In Structure and Interpretation of Computer Program, Abelson, Sussman, and Sussman suggest asking three questions when trying to understand a programming language —
- What are the primitive elements?
- What are the means of abstraction?
- What are the means of combination?
These are my favorite questions to ask when looking at and trying to understand systems as well.
In my previous role, I was working as a backend engineer and spent a few months making sure our rest-based microservices worked in Kubernetes. I made sure the applications worked well in containers, fixed logging and error reporting and health endpoints. My only motivation for all these changes was to be able to run these applications on Kubernetes. In hind sight, I had the correct goal but the wrong motivation. What I wanted to achieve was operational simplicity. I wanted to achieve a state where the applications will use resources optimally (small containers tightly packed together on nodes), scale up if traffic grows, heal automatically on errors, etc. I wanted to achieve this declaratively, so I can focus on the what (scale up if response times is more than 500ms) and not worry about the how. I wanted these guarantees constantly applied and the differences fixed.
Today I work as a Site Reliability Engineer. The goal of our team is to provide a stable platform for the development teams. I work with a mix of infrastructure — some in Google cloud and some in our datacenters. So on a typical day, our team might be defining how the network should look, change firewall rules, add/modify DNS entries, create rules in loadbalancers, provision VMs/Kubernetes clusters/managed-services, etc. Of course, we can argue that infrastructure is special and we need tools like Terraform to solve the above problems. But if we go back to Kubernetes…
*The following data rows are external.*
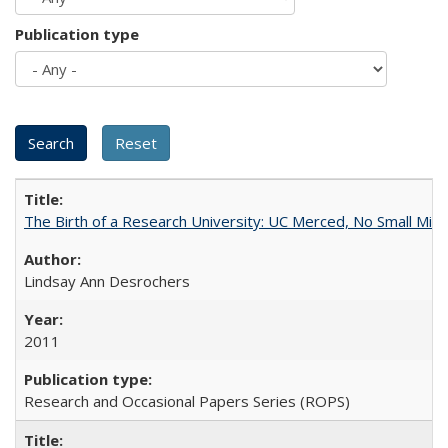
Publication type
The Birth of a Research University: UC Merced, No Small Mira
Lindsay Ann Desrochers
2011
Research and Occasional Papers Series (ROPS)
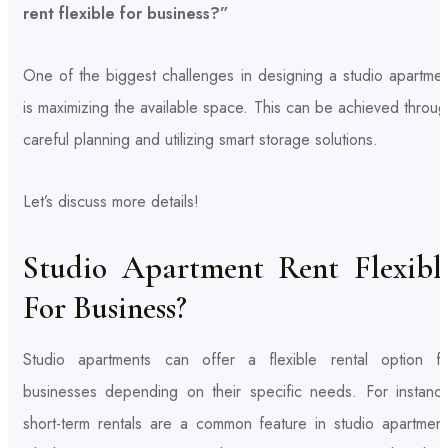
rent flexible for business?”
One of the biggest challenges in designing a studio apartmen
is maximizing the available space. This can be achieved throu
careful planning and utilizing smart storage solutions.
Let’s discuss more details!
Studio Apartment Rent Flexibl
For Business?
Studio apartments can offer a flexible rental option fo
businesses depending on their specific needs. For instance
short-term rentals are a common feature in studio apartment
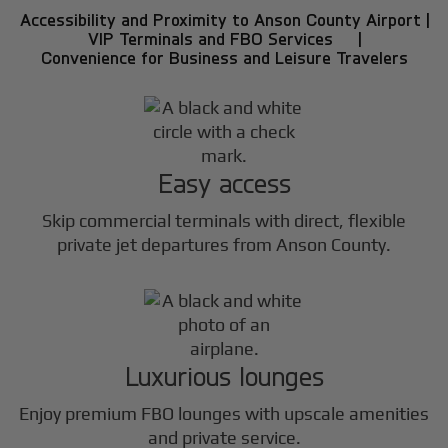
Accessibility and Proximity to Anson County Airport |
VIP Terminals and FBO Services |
Convenience for Business and Leisure Travelers
Easy access
Skip commercial terminals with direct, flexible
private jet departures from Anson County.
Luxurious lounges
Enjoy premium FBO lounges with upscale amenities
and private service.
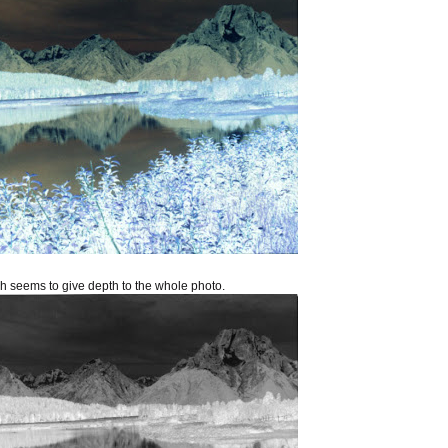
ich seems to give depth to the whole photo.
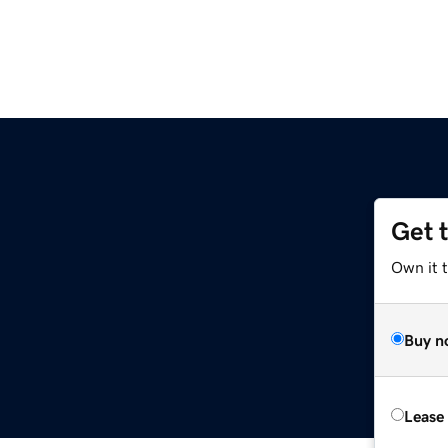
Get 
Own it 
Buy n
Lease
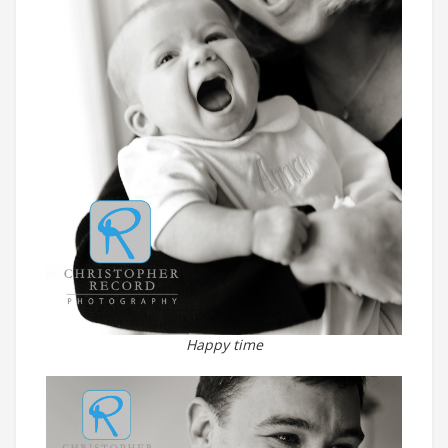
Happy time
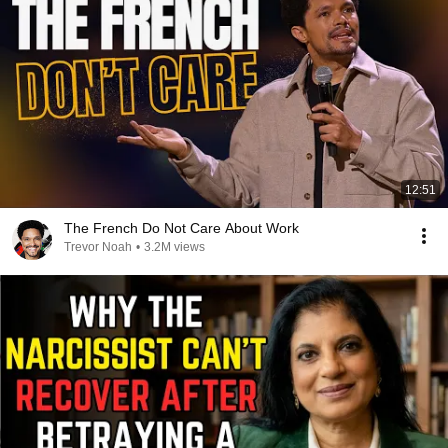
12:51
The French Do Not Care About Work
Trevor Noah
•
3.2M views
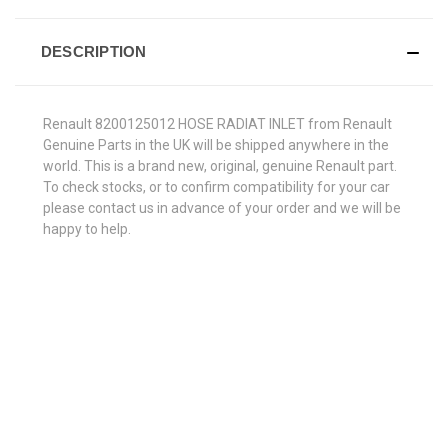
DESCRIPTION
Renault 8200125012 HOSE RADIAT INLET from Renault
Genuine Parts in the UK will be shipped anywhere in the
world. This is a brand new, original, genuine Renault part.
To check stocks, or to confirm compatibility for your car
please contact us in advance of your order and we will be
happy to help.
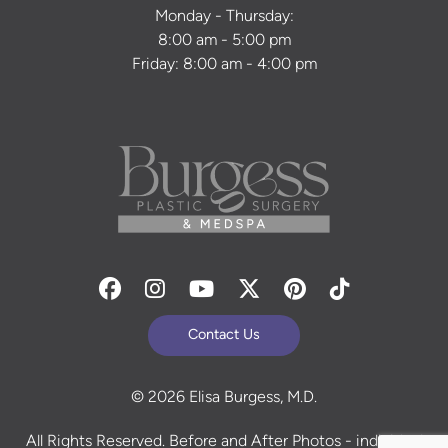
Monday - Thursday:
8:00 am - 5:00 pm
Friday: 8:00 am - 4:00 pm
Facebook
Instagram
Youtube
Twitter
Pinterest
Tiktok
Contact Us
© 2026 Elisa Burgess, M.D.
All Rights Reserved. Before and After Photos - individual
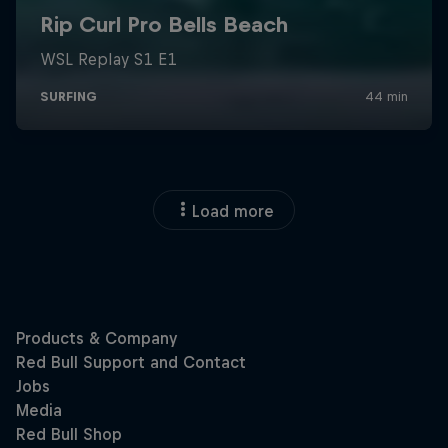
Load more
There is one fundamental abstraction in Kubernetes applied uniformly from how I think about it. That of a Kubernetes Resource Model (KRM). When you represent something as a KRM, it means two things —
Declarative: We focus on specifying the intent/what.
Reconciliation loop: There is a controller that will reconcile the intent with the observed state constantly.
There are already projects like config-connector and crossplane that allow us to manage infrastructure with this approach to varying degrees. In this design, there is no distinction between an infrastructure component and an application component. Everything is represented uniformly as a KRM (which means declarative and reconciliation) and the same tools are applied to manage infrastructure and applications. So perhaps a modern way to provision infrastructure is to provision a Kubernetes cluster which will provision your infrastructure and your Kubernetes clusters which will run applications.
What I want to achieve is a platform that will fix itself when there are problems so I can have beers on an island. Occasionally the system can’t fix itself and I will write some more yaml’s.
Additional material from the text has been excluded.